And here lies the problem that faced the citizens of Cootaburra. To be really effective, they could not afford yet another naive "attraction" that would soon be overtaken. They had to take a leap to the really grotesque, while still falling within the apparent range of Big Somethings, Australia-wide. Enter Bob Rutherford.

Bob is the second Rutherford to appear in these chronicles, and he is in fact a cousin of Ernie Rutherford of the Yandackworroby pub. Bob was in Yandackworroby a year or so back for the running of the highly successful Yandackworroby Cup that I mentioned last year. I met him while I was down there to have a yarn with Ernie, and I have kept in touch since.

Bob's solution was to have the town build a giant replica of an African dung beetle at Cootaburra. To explain why they did this, I will first have to discuss a few matters that may distress the more sensitive of my readers. Trust me, for this exposition is essential to your understanding.

Australia's native animals produce small dry pellets of dung that are dealt with by native dung beetles, but they are quite unable to deal with the massive productions of cattle and sheep. The result has been a vast increase in the number of "bush flies", right across Australia. About twenty years back, Australian scientists imported African dung beetles, well able to cope with the productions of elephants, rhinos and hippos, and tested them in small areas of Australia.

The results were outstanding. The dung beetles cut up the wet plops into little balls which they push away and bury, laying eggs in them as they do. The buried dung is unavailable to the flies, whose numbers are reduced. In sheep farming areas like Cootaburra, people no longer need to practise the "Great Aussie Salute", sweeping the flies away, all summer. In the Corella River district, dung beetles are widely hailed as saviours by people, now able safely to open their mouths during summer, for the first time in their lives.

So Cootaburra has its dung-beetle, a huge scale model in ferro- cement and fibre-glass, standing almost six storeys high, set up and floodlit by night on a low hill, just as you enter the town, and visible from the bypass highway, as well as being advertised on billboards across the state. Already, a theme park is developing around this coprophilic coleopteran, and the continually rolling "dung ball" has a hatch let into it, so intrepid adventurers can climb into the hollow centre and tumble around. I will not offend my gentle readers by recording here the name given this ride. Cruder readers will no doubt work it out.

My friends the Fancelli sisters have recently moved to Yandackworroby (I will have to tell you all about how that happened, some time soon), and they have developed a smaller model of the beetle, where the dung ball is the barrel of a "stone rumbler", in which stones are rolled with abrasive powder until they are polished smooth as glass. Three of these rumblers are now in operation at Cootaburra, turning gravel from the Corella River into attractive souvenirs. Then there are the dungball ear-rings, key rings, tea spoons and dung beetles in snowstorm domes, but the true winners are the unintended attractions of the town.

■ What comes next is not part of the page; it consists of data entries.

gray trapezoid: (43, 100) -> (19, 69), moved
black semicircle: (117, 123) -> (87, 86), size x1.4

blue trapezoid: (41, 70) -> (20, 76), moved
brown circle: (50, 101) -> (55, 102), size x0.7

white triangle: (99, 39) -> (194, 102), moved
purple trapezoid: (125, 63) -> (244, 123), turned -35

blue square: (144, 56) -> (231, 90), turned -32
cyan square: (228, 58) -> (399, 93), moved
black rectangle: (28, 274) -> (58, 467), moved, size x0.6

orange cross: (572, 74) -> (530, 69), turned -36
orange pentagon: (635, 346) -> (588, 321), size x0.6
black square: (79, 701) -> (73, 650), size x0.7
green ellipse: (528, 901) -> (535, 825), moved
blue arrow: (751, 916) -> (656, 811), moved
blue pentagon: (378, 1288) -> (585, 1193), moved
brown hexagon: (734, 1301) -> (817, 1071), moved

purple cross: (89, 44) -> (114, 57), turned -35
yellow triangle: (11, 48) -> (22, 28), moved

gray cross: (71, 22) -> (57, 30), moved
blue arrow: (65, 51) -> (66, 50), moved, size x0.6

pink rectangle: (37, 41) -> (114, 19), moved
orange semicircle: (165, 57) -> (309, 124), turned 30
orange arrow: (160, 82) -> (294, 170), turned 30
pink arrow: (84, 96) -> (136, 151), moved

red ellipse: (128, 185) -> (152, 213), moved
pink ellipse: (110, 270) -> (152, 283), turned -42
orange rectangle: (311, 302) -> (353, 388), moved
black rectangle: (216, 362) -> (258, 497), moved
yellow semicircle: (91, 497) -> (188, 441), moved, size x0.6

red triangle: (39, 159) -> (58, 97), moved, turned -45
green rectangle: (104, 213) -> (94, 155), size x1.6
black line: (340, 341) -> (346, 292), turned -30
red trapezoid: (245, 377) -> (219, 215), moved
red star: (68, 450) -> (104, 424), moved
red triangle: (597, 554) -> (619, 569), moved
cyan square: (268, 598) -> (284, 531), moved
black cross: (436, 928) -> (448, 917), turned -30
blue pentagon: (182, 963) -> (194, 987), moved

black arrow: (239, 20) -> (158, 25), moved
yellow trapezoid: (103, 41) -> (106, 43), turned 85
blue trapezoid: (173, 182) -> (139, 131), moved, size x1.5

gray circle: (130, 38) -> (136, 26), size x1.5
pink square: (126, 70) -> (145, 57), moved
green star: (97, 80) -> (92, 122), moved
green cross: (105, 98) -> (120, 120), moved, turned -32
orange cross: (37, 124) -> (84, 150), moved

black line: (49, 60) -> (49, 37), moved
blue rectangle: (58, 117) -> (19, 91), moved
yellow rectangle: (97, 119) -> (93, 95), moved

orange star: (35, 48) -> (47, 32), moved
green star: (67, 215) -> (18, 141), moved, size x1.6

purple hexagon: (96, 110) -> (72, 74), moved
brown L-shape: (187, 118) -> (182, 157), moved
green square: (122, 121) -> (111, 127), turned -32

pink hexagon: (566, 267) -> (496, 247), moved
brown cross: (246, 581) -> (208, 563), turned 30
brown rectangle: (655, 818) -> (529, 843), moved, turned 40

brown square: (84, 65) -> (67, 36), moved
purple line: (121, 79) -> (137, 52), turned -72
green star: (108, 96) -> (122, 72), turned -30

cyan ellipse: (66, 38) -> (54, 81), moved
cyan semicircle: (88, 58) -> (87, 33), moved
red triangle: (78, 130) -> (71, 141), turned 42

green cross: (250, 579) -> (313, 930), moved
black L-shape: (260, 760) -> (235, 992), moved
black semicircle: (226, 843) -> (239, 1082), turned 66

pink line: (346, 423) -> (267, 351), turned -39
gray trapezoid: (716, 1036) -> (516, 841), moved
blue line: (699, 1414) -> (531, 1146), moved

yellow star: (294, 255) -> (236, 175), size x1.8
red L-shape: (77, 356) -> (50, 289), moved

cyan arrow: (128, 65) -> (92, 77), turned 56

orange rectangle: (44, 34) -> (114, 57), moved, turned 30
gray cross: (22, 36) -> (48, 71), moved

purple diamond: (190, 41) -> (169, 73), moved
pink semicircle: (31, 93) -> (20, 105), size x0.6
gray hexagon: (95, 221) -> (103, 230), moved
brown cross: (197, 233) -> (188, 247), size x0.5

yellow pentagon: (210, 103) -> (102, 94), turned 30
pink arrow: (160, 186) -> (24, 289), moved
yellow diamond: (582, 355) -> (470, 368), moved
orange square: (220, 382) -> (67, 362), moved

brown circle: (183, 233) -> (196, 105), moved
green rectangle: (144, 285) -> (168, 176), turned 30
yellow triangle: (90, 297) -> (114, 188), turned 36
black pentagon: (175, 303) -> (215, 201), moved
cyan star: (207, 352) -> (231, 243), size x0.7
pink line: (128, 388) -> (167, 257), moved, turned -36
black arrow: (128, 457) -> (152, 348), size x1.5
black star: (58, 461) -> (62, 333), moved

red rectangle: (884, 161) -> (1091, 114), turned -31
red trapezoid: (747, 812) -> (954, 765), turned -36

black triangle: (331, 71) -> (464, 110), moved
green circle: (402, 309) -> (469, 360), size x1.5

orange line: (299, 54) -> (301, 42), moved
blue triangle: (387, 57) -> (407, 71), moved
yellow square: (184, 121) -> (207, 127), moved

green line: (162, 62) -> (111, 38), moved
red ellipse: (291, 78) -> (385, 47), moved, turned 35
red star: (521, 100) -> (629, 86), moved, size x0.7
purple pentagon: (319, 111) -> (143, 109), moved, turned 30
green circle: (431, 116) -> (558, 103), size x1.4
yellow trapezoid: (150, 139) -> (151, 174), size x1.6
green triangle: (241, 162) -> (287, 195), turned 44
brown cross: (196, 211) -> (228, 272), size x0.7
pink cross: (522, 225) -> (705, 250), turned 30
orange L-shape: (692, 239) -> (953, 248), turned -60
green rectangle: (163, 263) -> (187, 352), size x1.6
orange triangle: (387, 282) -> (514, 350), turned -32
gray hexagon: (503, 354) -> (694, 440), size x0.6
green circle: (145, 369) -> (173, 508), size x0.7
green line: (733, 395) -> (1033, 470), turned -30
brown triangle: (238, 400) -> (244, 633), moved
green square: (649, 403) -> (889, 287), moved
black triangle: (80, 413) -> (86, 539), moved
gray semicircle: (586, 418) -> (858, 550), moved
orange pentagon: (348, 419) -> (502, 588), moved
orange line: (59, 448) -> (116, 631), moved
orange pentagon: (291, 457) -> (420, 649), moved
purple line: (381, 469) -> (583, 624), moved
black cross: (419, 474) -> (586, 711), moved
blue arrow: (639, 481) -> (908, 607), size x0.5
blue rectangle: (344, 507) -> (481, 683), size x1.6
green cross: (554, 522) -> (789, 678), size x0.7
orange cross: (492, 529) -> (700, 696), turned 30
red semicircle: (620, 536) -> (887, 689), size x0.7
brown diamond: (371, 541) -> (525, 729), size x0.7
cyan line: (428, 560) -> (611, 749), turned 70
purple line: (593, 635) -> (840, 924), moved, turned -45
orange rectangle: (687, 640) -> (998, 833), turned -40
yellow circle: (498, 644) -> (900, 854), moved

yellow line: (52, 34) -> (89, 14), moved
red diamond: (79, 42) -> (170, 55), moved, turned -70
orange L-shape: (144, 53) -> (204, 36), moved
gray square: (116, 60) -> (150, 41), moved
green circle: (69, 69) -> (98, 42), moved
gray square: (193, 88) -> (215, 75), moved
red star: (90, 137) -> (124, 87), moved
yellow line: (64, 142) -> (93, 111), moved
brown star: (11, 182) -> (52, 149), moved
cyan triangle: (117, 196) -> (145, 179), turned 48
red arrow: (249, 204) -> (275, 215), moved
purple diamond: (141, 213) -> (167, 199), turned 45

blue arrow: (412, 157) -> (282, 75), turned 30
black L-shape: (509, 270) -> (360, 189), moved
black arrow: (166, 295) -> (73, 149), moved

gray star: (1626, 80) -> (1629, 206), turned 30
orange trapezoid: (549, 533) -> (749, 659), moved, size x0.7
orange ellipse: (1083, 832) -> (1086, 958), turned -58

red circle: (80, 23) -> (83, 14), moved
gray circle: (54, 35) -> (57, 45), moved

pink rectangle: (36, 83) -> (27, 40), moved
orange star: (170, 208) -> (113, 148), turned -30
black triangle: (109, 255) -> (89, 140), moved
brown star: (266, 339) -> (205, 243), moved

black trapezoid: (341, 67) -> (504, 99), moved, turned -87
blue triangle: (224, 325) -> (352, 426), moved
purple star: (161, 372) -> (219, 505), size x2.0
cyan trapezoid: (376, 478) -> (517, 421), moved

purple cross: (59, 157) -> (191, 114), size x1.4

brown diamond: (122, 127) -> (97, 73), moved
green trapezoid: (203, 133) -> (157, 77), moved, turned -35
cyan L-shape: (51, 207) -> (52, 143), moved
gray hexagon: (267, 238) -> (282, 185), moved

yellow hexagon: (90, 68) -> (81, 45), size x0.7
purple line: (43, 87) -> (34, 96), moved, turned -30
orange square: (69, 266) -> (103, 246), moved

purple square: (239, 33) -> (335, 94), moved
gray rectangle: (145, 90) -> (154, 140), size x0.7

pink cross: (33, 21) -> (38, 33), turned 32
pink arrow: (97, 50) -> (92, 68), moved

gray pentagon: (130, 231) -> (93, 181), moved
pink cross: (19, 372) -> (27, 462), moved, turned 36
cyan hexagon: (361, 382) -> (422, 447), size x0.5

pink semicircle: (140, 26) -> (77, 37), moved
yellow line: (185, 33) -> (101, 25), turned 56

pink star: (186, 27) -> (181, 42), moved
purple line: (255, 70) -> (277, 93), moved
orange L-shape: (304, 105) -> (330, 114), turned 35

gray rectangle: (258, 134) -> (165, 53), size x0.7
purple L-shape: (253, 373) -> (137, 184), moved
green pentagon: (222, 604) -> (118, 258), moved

Bob Rutherford had a clever idea, but he never recognised the true glories of the town. Now the city people are coming for longer stays, they are beginning to ferret out the real oddities of Cootaburra which are the mainstay of the town's economic recovery. The Acropolis cafe by the railway station offers "capuccino", where the foam is produced by shaking a two-litre plastic milk bottle. Every kind of steak at the Acropolis is served with a fried egg on top, the only sort of bread is politically incorrect and white, and the Acropolis is always packed by smirking cognoscenti, waiting for some innocent passer-by to react.

Equally packed is the traditional bush Chinese restaurant operating at the town's bowling club, where all of the meals taste like slightly curried sweet and sour monosodium glutamate, just as most bush Chinese food has, ever since the Chinese settled here, after the gold rush days. City people, seeking their mythical rural roots, delight in such things, just as their real and urban ancestors delighted in other types of freak show. But freak show or not, at least it keeps the town economically alive.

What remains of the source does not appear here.